═══ Records for processing ═══

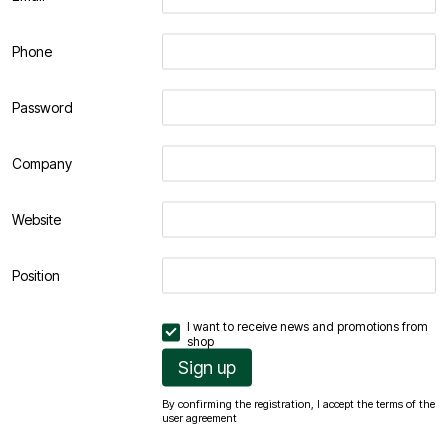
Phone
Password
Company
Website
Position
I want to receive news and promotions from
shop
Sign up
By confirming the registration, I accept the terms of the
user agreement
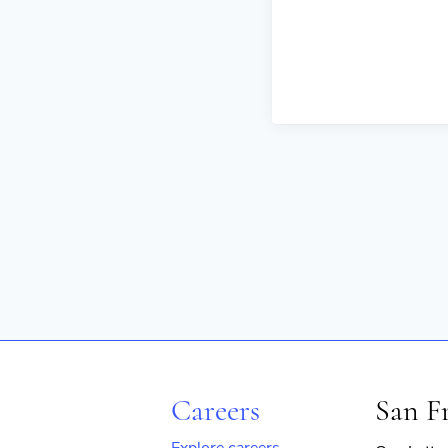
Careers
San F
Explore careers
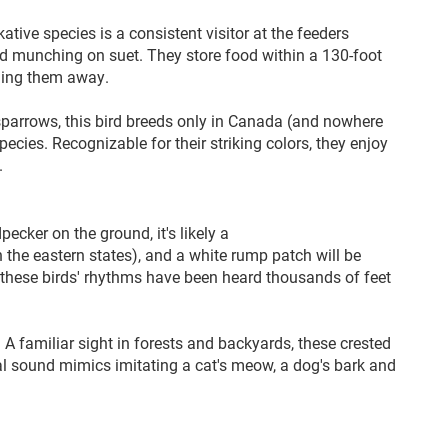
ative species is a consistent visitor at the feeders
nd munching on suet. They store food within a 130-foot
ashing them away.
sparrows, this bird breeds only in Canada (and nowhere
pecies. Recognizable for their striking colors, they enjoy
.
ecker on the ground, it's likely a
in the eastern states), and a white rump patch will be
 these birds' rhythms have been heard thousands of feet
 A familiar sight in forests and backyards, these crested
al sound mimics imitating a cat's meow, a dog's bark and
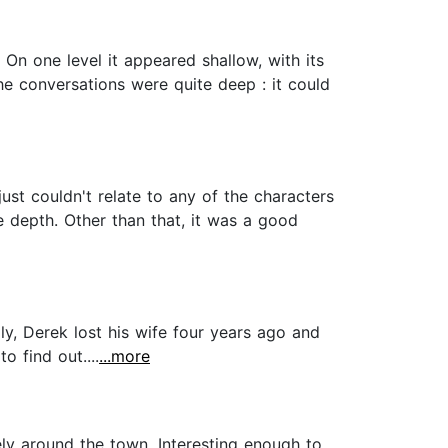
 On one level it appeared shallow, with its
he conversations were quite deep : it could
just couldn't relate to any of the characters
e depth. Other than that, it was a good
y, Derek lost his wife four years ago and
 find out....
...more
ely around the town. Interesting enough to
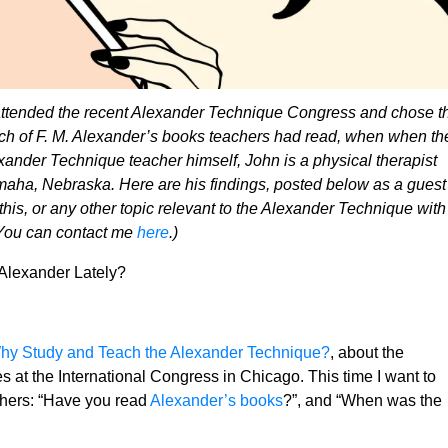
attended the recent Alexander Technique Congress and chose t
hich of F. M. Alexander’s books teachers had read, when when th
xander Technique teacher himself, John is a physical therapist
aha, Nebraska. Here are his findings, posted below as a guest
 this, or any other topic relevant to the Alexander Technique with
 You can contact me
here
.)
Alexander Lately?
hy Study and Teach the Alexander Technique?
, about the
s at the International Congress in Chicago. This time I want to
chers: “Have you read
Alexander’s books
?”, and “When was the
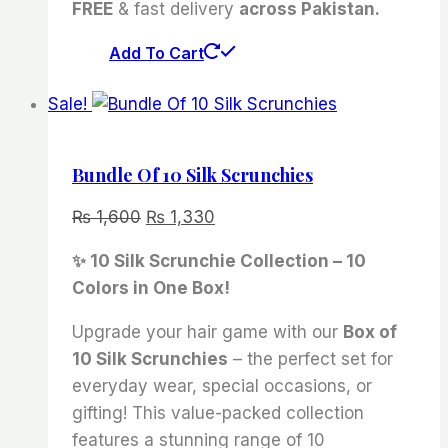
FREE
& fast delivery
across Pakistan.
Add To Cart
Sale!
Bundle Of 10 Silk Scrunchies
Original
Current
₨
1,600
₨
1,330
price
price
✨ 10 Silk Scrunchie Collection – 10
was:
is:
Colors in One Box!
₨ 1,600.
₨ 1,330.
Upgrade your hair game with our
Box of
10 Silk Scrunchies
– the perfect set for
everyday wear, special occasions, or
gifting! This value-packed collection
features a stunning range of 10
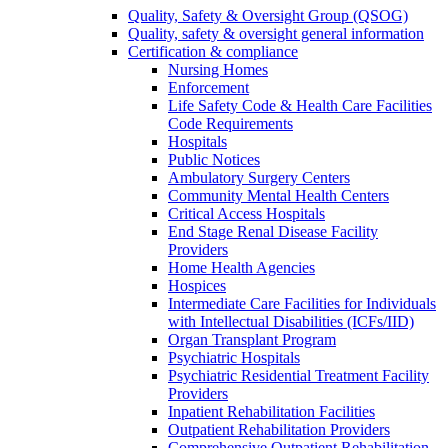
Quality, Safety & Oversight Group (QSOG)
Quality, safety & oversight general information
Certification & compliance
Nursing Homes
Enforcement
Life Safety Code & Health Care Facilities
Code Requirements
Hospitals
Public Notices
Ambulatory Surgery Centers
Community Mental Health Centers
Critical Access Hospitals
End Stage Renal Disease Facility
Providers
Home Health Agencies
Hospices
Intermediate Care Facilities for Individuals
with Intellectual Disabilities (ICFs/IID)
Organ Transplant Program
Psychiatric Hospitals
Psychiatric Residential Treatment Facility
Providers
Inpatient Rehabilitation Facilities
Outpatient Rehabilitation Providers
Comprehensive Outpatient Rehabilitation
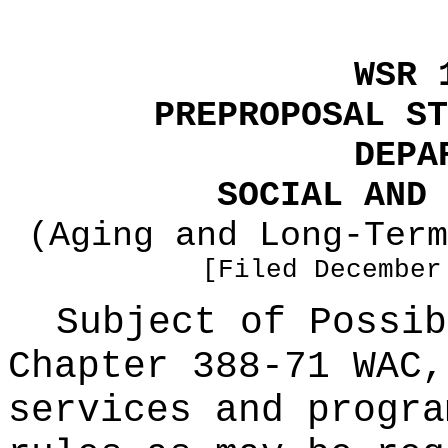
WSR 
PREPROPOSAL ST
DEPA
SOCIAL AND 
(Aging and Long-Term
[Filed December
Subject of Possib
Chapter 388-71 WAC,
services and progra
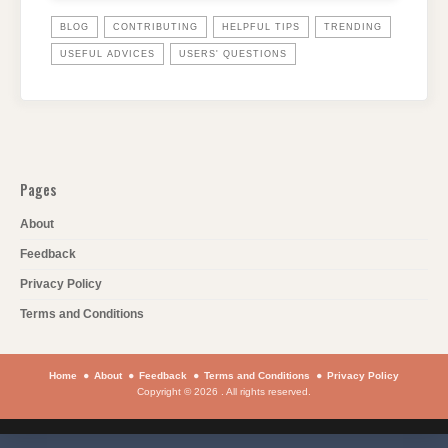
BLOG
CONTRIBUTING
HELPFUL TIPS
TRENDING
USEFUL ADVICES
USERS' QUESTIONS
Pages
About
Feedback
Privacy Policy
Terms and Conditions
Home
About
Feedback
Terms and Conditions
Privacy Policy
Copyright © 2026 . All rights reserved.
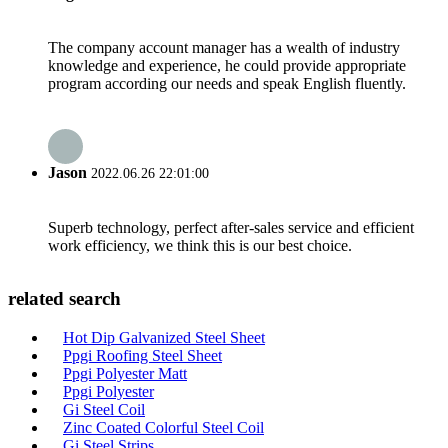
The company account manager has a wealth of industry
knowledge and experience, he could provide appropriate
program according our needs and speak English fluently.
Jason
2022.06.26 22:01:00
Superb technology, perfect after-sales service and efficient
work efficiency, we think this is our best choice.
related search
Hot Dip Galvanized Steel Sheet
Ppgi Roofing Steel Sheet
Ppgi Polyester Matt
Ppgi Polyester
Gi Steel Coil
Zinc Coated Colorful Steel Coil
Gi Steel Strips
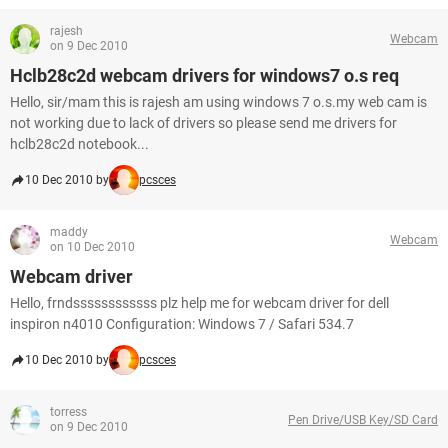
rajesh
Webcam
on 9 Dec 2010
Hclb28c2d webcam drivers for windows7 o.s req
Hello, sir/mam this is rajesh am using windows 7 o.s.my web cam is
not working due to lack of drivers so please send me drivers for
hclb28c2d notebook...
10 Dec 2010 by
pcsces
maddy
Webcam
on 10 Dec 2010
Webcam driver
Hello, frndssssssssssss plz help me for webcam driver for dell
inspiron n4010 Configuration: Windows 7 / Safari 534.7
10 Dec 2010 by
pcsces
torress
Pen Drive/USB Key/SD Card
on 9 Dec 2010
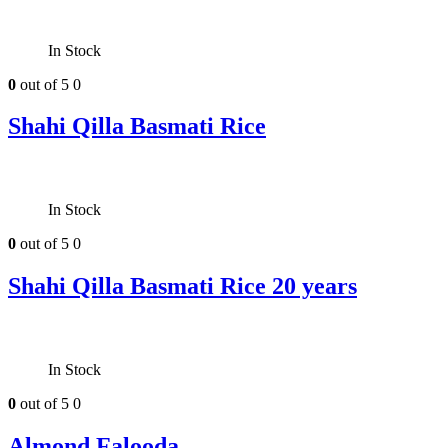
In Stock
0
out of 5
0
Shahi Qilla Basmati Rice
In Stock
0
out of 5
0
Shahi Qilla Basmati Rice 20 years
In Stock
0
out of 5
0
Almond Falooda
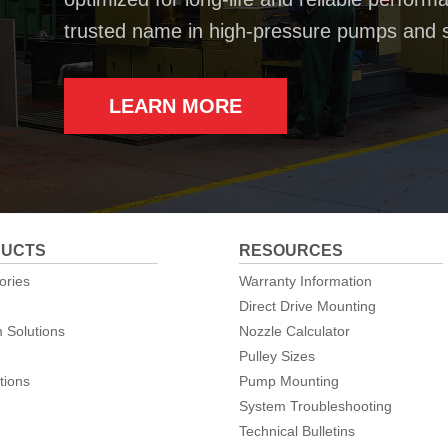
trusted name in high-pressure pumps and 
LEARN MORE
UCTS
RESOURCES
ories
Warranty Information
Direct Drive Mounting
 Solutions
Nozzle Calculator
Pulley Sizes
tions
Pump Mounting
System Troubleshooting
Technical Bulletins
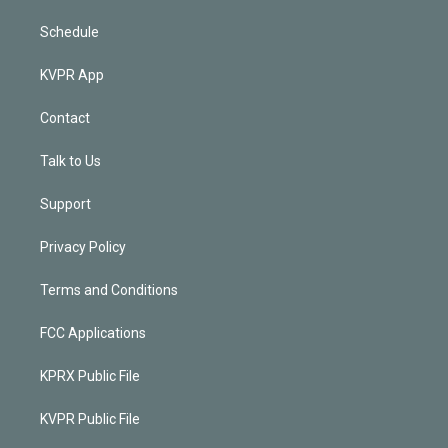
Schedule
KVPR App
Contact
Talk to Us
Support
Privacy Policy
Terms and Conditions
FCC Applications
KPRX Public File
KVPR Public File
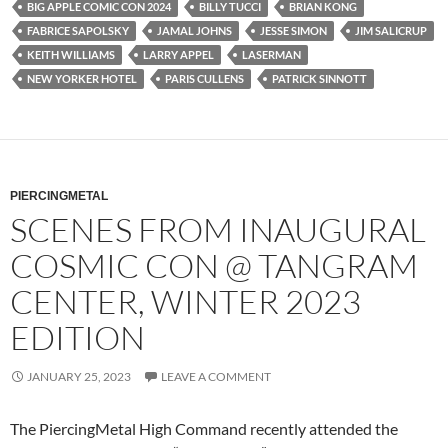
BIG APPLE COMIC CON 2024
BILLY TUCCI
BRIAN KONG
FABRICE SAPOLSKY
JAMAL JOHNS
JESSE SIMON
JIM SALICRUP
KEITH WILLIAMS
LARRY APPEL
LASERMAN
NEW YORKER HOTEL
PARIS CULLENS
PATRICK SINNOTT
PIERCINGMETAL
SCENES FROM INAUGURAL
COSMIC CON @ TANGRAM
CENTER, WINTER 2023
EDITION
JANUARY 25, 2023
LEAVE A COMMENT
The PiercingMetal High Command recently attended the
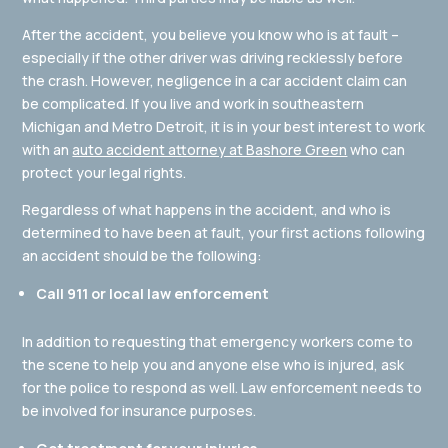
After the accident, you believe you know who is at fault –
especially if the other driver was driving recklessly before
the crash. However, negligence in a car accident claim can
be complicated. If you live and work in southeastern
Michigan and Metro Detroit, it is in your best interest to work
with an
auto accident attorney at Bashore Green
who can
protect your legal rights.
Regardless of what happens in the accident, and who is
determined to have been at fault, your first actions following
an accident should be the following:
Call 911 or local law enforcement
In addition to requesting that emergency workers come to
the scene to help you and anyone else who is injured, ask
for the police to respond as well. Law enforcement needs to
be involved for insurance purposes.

═══

■ Exercise brief
Wherever the string "Technique" appears in the data above, report the whole line.

■ Output of the exercise
attended the recent Alexander Technique Congress and chose t
xander Technique teacher himself, John is a physical therapist
 this, or any other topic relevant to the Alexander Technique with
hy Study and Teach the Alexander Technique?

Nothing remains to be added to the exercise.